Aim of the exercise: Quote, without any change, the line that contains "Tasas Judiciales" and all lines that follow it to the end of the data below.

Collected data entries

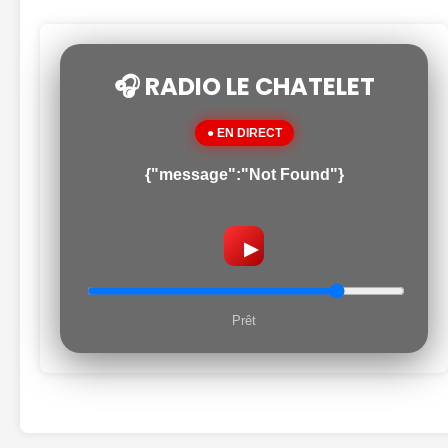
🎧 RADIO LE CHATELET
● EN DIRECT
{"message":"Not Found"}
▶
Prêt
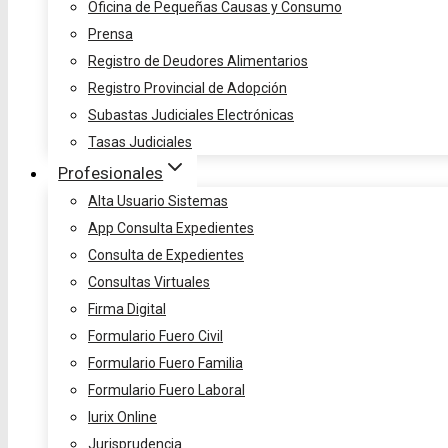
Oficina de Pequeñas Causas y Consumo
Prensa
Registro de Deudores Alimentarios
Registro Provincial de Adopción
Subastas Judiciales Electrónicas
Tasas Judiciales
Profesionales
Alta Usuario Sistemas
App Consulta Expedientes
Consulta de Expedientes
Consultas Virtuales
Firma Digital
Formulario Fuero Civil
Formulario Fuero Familia
Formulario Fuero Laboral
Iurix Online
Jurisprudencia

Task output:
Tasas Judiciales
Profesionales
Alta Usuario Sistemas
App Consulta Expedientes
Consulta de Expedientes
Consultas Virtuales
Firma Digital
Formulario Fuero Civil
Formulario Fuero Familia
Formulario Fuero Laboral
Iurix Online
Jurisprudencia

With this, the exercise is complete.